Wednesday, May 11, 2016

The Holy Mountain

Alexandro Jodorowsky is one of the names that I see in Film Comment or elsewhere (you can get a t-shirt with his name on it at the IFC Center in Greenwich Village) but I didn't know anything about him or his films. So I came to his 1973 film, The Holy Mountain, with no expectations. I almost didn't make it through it, falling asleep half-way through, but the second half is pretty good satire.

Jodorowsky is a surrealist, or absurdist, or avant-garde, or whatever -ist you want to assign to someone who doesn't play by the rules. The film opens with someone in black stripping and shaving the heads of two women (I'm always intrigued by hair-shaving scenes because it has to be in one take). I don't believe we ever seen these people again. Then we see a man, who is only known as "The Thief," lying near-dead with his face covered in flies. He is rescued by a man with half-arms and legs, and he is mock crucified. He looks so much like Christ that a company makes a plaster-cast model of him to make life-size Christ figures.

In this first half there is also a lot of public executions. Jodorowsky is Chilean, and given what was going on in Chile at that time this is understandable. But he turns the executions into forms or art, with birds or ribbons or marbles coming out of the wounds.
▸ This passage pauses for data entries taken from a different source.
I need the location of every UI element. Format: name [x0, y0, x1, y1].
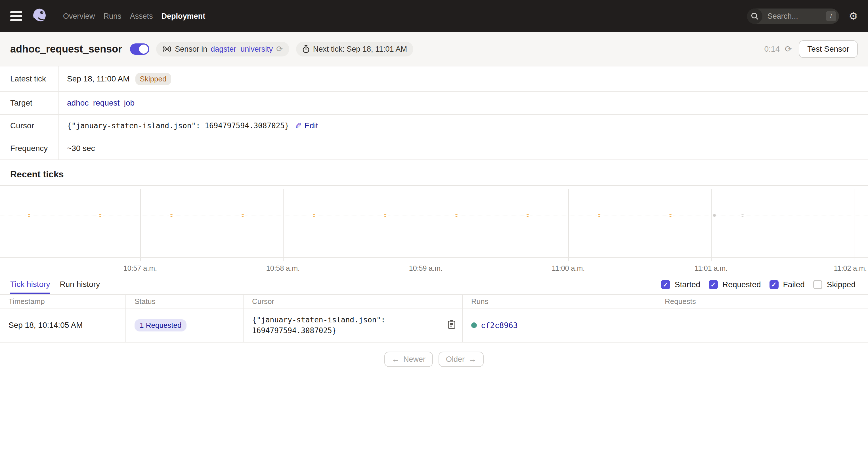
chart-gridline: [140, 189, 141, 261]
chart-axis-label: 10:58 a.m.: [266, 264, 300, 272]
tick-dot-skipped[interactable]: [28, 214, 30, 217]
column-header-cursor: Cursor: [244, 295, 463, 308]
chart-gridline: [283, 189, 284, 261]
search-box[interactable]: /: [747, 8, 839, 24]
recent-ticks-chart: 10:57 a.m.10:58 a.m.10:59 a.m.11:00 a.m.…: [0, 185, 868, 275]
newer-button[interactable]: ← Newer: [384, 351, 433, 367]
chart-axis-line: [0, 257, 868, 258]
sensor-details: Latest tick Sep 18, 11:00 AM Skipped Tar…: [0, 66, 868, 160]
page-header: adhoc_request_sensor Sensor in dagster_u…: [0, 32, 868, 66]
table-row: Sep 18, 10:14:05 AM 1 Requested {"januar…: [0, 308, 868, 342]
chart-axis-label: 10:59 a.m.: [409, 264, 442, 272]
checkbox-checked-icon[interactable]: ✓: [661, 280, 670, 289]
filter-label: Started: [675, 280, 700, 289]
test-sensor-button[interactable]: Test Sensor: [799, 40, 858, 58]
chart-gridline: [568, 189, 569, 261]
tick-dot-skipped[interactable]: [526, 214, 529, 217]
column-header-runs: Runs: [463, 295, 656, 308]
nav-link-runs[interactable]: Runs: [103, 12, 122, 21]
repo-link[interactable]: dagster_university: [211, 45, 273, 54]
cursor-label: Cursor: [0, 115, 59, 137]
tab-run-history[interactable]: Run history: [60, 275, 100, 294]
sensor-location-badge: Sensor in dagster_university ⟳: [156, 42, 289, 57]
tick-dot-skipped[interactable]: [384, 214, 386, 217]
filter-skipped[interactable]: Skipped: [813, 280, 856, 289]
filter-label: Skipped: [827, 280, 856, 289]
tick-dot-skipped[interactable]: [312, 214, 315, 217]
edit-cursor-button[interactable]: ✎ Edit: [295, 121, 318, 130]
search-shortcut-badge: /: [826, 11, 836, 21]
chart-gridline: [711, 189, 712, 261]
older-button[interactable]: Older →: [438, 351, 484, 367]
column-header-requests: Requests: [656, 295, 868, 308]
filter-requested[interactable]: ✓Requested: [709, 280, 761, 289]
column-header-status: Status: [126, 295, 244, 308]
history-tabs-row: Tick history Run history ✓Started✓Reques…: [0, 275, 868, 294]
pencil-icon: ✎: [295, 121, 302, 130]
run-id-link[interactable]: cf2c8963: [481, 321, 518, 330]
filter-started[interactable]: ✓Started: [661, 280, 700, 289]
gear-icon[interactable]: ⚙: [849, 11, 858, 21]
dagster-logo-icon[interactable]: [31, 7, 48, 25]
next-tick-badge: Next tick: Sep 18, 11:01 AM: [296, 42, 413, 57]
next-tick-label: Next tick: Sep 18, 11:01 AM: [313, 45, 407, 54]
menu-icon[interactable]: [10, 9, 22, 23]
stopwatch-icon: [302, 45, 310, 53]
chart-axis-label: 10:57 a.m.: [123, 264, 157, 272]
target-job-link[interactable]: adhoc_request_job: [67, 98, 134, 107]
skipped-status-badge: Skipped: [135, 73, 171, 85]
search-icon: [747, 8, 763, 24]
cursor-value: {"january-staten-island.json": 169479759…: [67, 121, 289, 130]
latest-tick-value: Sep 18, 11:00 AM: [67, 74, 130, 84]
chart-axis-label: 11:01 a.m.: [694, 264, 727, 272]
frequency-row: Frequency ~30 sec: [0, 137, 868, 160]
cursor-cell-line1: {"january-staten-island.json":: [252, 314, 385, 325]
sensor-in-label: Sensor in: [175, 45, 207, 54]
page-title: adhoc_request_sensor: [10, 43, 122, 55]
status-filters: ✓Started✓Requested✓FailedSkipped: [661, 275, 858, 294]
tick-history-table: TimestampStatusCursorRunsRequests Sep 18…: [0, 294, 868, 342]
refresh-icon[interactable]: ⟳: [785, 45, 792, 53]
latest-tick-label: Latest tick: [0, 66, 59, 91]
tick-dot-skipped[interactable]: [99, 214, 102, 217]
runs-cell: cf2c8963: [463, 308, 656, 342]
sensor-toggle[interactable]: [130, 43, 149, 55]
frequency-label: Frequency: [0, 137, 59, 159]
chart-axis-label: 11:00 a.m.: [552, 264, 585, 272]
frequency-value: ~30 sec: [67, 144, 95, 153]
tick-dot-skipped[interactable]: [170, 214, 173, 217]
tick-dot-skipped[interactable]: [455, 214, 458, 217]
target-label: Target: [0, 92, 59, 114]
left-arrow-icon: ←: [392, 355, 399, 364]
table-header-row: TimestampStatusCursorRunsRequests: [0, 295, 868, 308]
sensor-icon: [162, 46, 172, 53]
recent-ticks-title: Recent ticks: [0, 160, 868, 185]
checkbox-checked-icon[interactable]: ✓: [770, 280, 779, 289]
tab-tick-history[interactable]: Tick history: [10, 275, 50, 294]
nav-link-deployment[interactable]: Deployment: [161, 12, 206, 21]
pagination: ← Newer Older →: [0, 342, 868, 376]
nav-link-assets[interactable]: Assets: [130, 12, 153, 21]
checkbox-checked-icon[interactable]: ✓: [709, 280, 718, 289]
copy-cursor-icon[interactable]: [447, 319, 456, 331]
search-input[interactable]: [766, 11, 816, 21]
reload-repo-icon[interactable]: ⟳: [276, 45, 283, 53]
filter-label: Requested: [722, 280, 761, 289]
nav-link-overview[interactable]: Overview: [63, 12, 95, 21]
chart-axis-label: 11:02 a.m.: [834, 264, 867, 272]
tick-dot-skipped[interactable]: [669, 214, 672, 217]
latest-tick-row: Latest tick Sep 18, 11:00 AM Skipped: [0, 66, 868, 92]
timestamp-cell: Sep 18, 10:14:05 AM: [0, 308, 126, 342]
target-row: Target adhoc_request_job: [0, 92, 868, 115]
tick-dot-skipped[interactable]: [241, 214, 244, 217]
tick-dot-now[interactable]: [713, 214, 716, 217]
requests-cell: [656, 308, 868, 342]
top-nav: OverviewRunsAssetsDeployment / ⚙: [0, 0, 868, 32]
checkbox-unchecked-icon[interactable]: [813, 280, 822, 289]
requested-status-badge: 1 Requested: [134, 319, 186, 332]
tick-dot-skipped[interactable]: [598, 214, 600, 217]
filter-label: Failed: [783, 280, 805, 289]
tick-dot-pending[interactable]: [741, 214, 744, 217]
filter-failed[interactable]: ✓Failed: [770, 280, 805, 289]
cursor-cell-line2: 1694797594.3087025}: [252, 325, 385, 336]
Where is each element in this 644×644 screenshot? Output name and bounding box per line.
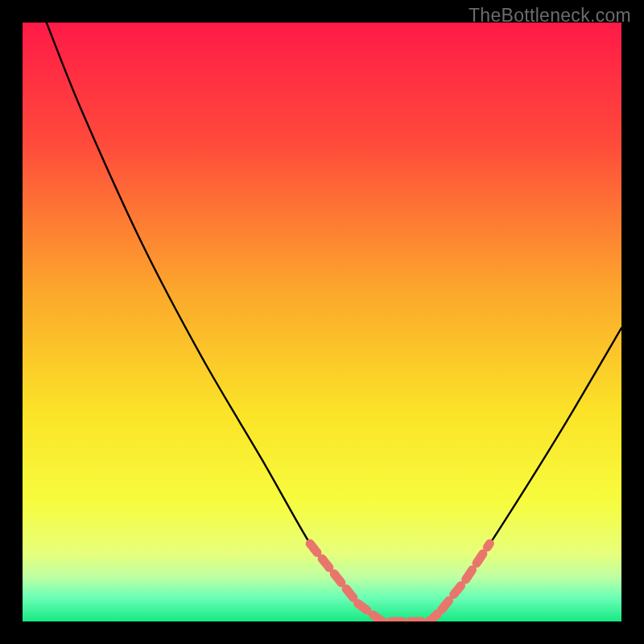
chart-container: TheBottleneck.com [0,0,644,644]
bottleneck-curve [23,23,621,621]
watermark-text: TheBottleneck.com [469,5,631,27]
plot-area [23,23,621,621]
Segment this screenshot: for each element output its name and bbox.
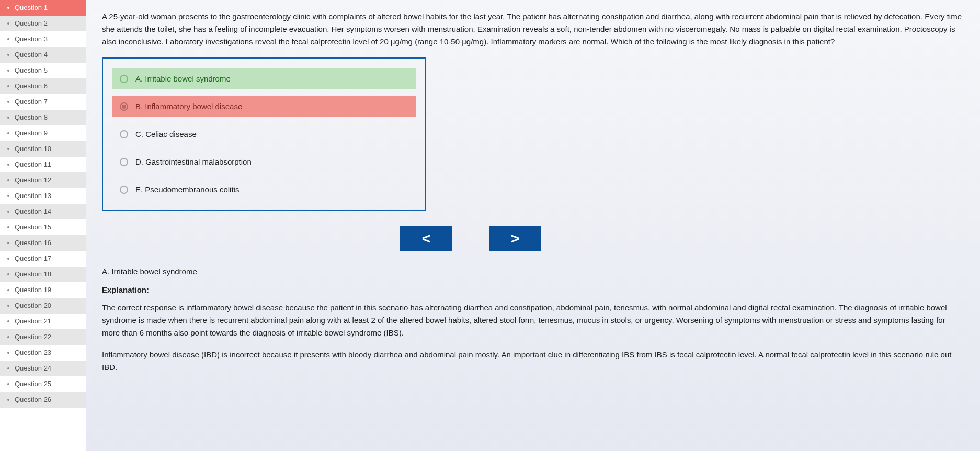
sidebar-item-question-7[interactable]: Question 7 [0, 94, 86, 110]
sidebar-item-question-18[interactable]: Question 18 [0, 267, 86, 282]
sidebar-item-question-17[interactable]: Question 17 [0, 251, 86, 267]
answer-option-e[interactable]: E. Pseudomembranous colitis [112, 179, 416, 200]
answer-option-b[interactable]: B. Inflammatory bowel disease [112, 96, 416, 117]
prev-button[interactable]: < [400, 226, 452, 251]
question-stem: A 25-year-old woman presents to the gast… [102, 10, 964, 48]
sidebar-item-question-15[interactable]: Question 15 [0, 219, 86, 235]
bullet-icon [7, 226, 9, 228]
sidebar-item-label: Question 8 [15, 113, 81, 121]
sidebar-item-question-1[interactable]: Question 1 [0, 0, 86, 16]
bullet-icon [7, 383, 9, 385]
bullet-icon [7, 117, 9, 119]
radio-icon [120, 158, 128, 166]
next-button[interactable]: > [489, 226, 541, 251]
sidebar-item-question-5[interactable]: Question 5 [0, 63, 86, 78]
bullet-icon [7, 336, 9, 338]
nav-buttons-row: < > [400, 226, 964, 251]
sidebar-item-question-8[interactable]: Question 8 [0, 110, 86, 125]
sidebar-item-label: Question 23 [15, 349, 81, 356]
sidebar-item-question-9[interactable]: Question 9 [0, 125, 86, 141]
option-text: C. Celiac disease [135, 130, 197, 138]
radio-icon [120, 186, 128, 194]
sidebar-item-label: Question 12 [15, 176, 81, 184]
sidebar-item-question-14[interactable]: Question 14 [0, 204, 86, 219]
sidebar-item-label: Question 17 [15, 255, 81, 262]
sidebar-item-question-22[interactable]: Question 22 [0, 329, 86, 345]
bullet-icon [7, 54, 9, 56]
sidebar-item-question-21[interactable]: Question 21 [0, 314, 86, 329]
main-content: A 25-year-old woman presents to the gast… [86, 0, 980, 451]
sidebar-item-label: Question 16 [15, 239, 81, 247]
bullet-icon [7, 7, 9, 9]
option-text: A. Irritable bowel syndrome [135, 74, 231, 83]
sidebar-item-label: Question 1 [15, 4, 81, 11]
sidebar-item-question-13[interactable]: Question 13 [0, 188, 86, 204]
explanation-paragraph: The correct response is inflammatory bow… [102, 302, 964, 339]
sidebar-item-label: Question 19 [15, 286, 81, 294]
sidebar-item-label: Question 24 [15, 364, 81, 372]
sidebar-item-question-10[interactable]: Question 10 [0, 141, 86, 157]
sidebar-item-label: Question 3 [15, 35, 81, 43]
option-text: D. Gastrointestinal malabsorption [135, 157, 252, 166]
options-panel: A. Irritable bowel syndromeB. Inflammato… [102, 57, 426, 211]
sidebar-item-label: Question 25 [15, 380, 81, 388]
answer-option-d[interactable]: D. Gastrointestinal malabsorption [112, 151, 416, 172]
sidebar-item-question-6[interactable]: Question 6 [0, 78, 86, 94]
option-text: B. Inflammatory bowel disease [135, 102, 242, 111]
answer-option-a[interactable]: A. Irritable bowel syndrome [112, 68, 416, 89]
sidebar-item-question-24[interactable]: Question 24 [0, 361, 86, 376]
sidebar-item-question-20[interactable]: Question 20 [0, 298, 86, 314]
sidebar-item-question-25[interactable]: Question 25 [0, 376, 86, 392]
correct-answer-heading: A. Irritable bowel syndrome [102, 267, 964, 276]
answer-option-c[interactable]: C. Celiac disease [112, 123, 416, 145]
bullet-icon [7, 148, 9, 150]
question-nav-sidebar: Question 1Question 2Question 3Question 4… [0, 0, 86, 451]
bullet-icon [7, 132, 9, 134]
bullet-icon [7, 85, 9, 87]
sidebar-item-question-19[interactable]: Question 19 [0, 282, 86, 298]
sidebar-item-label: Question 22 [15, 333, 81, 341]
sidebar-item-label: Question 2 [15, 19, 81, 27]
sidebar-item-question-12[interactable]: Question 12 [0, 172, 86, 188]
sidebar-item-label: Question 11 [15, 160, 81, 168]
bullet-icon [7, 399, 9, 401]
bullet-icon [7, 195, 9, 197]
sidebar-item-question-4[interactable]: Question 4 [0, 47, 86, 63]
bullet-icon [7, 22, 9, 25]
bullet-icon [7, 164, 9, 166]
explanation-paragraph: Inflammatory bowel disease (IBD) is inco… [102, 349, 964, 374]
bullet-icon [7, 258, 9, 260]
sidebar-item-label: Question 15 [15, 223, 81, 231]
bullet-icon [7, 273, 9, 275]
sidebar-item-label: Question 20 [15, 302, 81, 309]
sidebar-item-question-2[interactable]: Question 2 [0, 16, 86, 31]
sidebar-item-label: Question 5 [15, 66, 81, 74]
radio-icon [120, 130, 128, 138]
bullet-icon [7, 38, 9, 40]
sidebar-item-question-11[interactable]: Question 11 [0, 157, 86, 172]
bullet-icon [7, 367, 9, 369]
sidebar-item-label: Question 13 [15, 192, 81, 200]
sidebar-item-label: Question 7 [15, 98, 81, 106]
bullet-icon [7, 352, 9, 354]
sidebar-item-label: Question 21 [15, 317, 81, 325]
sidebar-item-question-16[interactable]: Question 16 [0, 235, 86, 251]
sidebar-item-label: Question 9 [15, 129, 81, 137]
sidebar-item-label: Question 4 [15, 51, 81, 59]
radio-icon [120, 75, 128, 83]
bullet-icon [7, 289, 9, 291]
sidebar-item-label: Question 6 [15, 82, 81, 90]
sidebar-item-label: Question 14 [15, 207, 81, 215]
bullet-icon [7, 305, 9, 307]
sidebar-item-question-23[interactable]: Question 23 [0, 345, 86, 361]
bullet-icon [7, 101, 9, 103]
sidebar-item-label: Question 10 [15, 145, 81, 153]
option-text: E. Pseudomembranous colitis [135, 185, 239, 194]
bullet-icon [7, 320, 9, 322]
radio-icon [120, 102, 128, 111]
sidebar-item-label: Question 18 [15, 270, 81, 278]
bullet-icon [7, 70, 9, 72]
sidebar-item-question-3[interactable]: Question 3 [0, 31, 86, 47]
bullet-icon [7, 211, 9, 213]
sidebar-item-question-26[interactable]: Question 26 [0, 392, 86, 408]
After I took a nap, I returned to the film and a semblance of a plot takes shape. The Thief, along with eight other people, become the acolytes of a man called The Alchemist (played by Jodorowsky himself). These people represent the planets, including an architect from Pluto who has come up with a design for people living in coffins, which isn't far off those teeny little Japanese hotel rooms. The Alchemist tells them that no matter what they have, they will die, but they can learn immortality from nine men, 40,000 years old, who live on top of a mountain, and he will take them there.

The film is rich in symbolism and is probably best viewed under the haze of a hallucinogenic substance, which is apparently how Jodorowsky came up with it. His actors certainly gave their all--there's lots of nudity, and in addition to being covered with flies, another man is covered, naked, with tarantulas.

The final scene is a clever one, as The Alchemist reveals that this has all been a film. "Zoom out, camera," he says, and we see the crew, the lights, etc. He then says that the story never ends. The film does, though.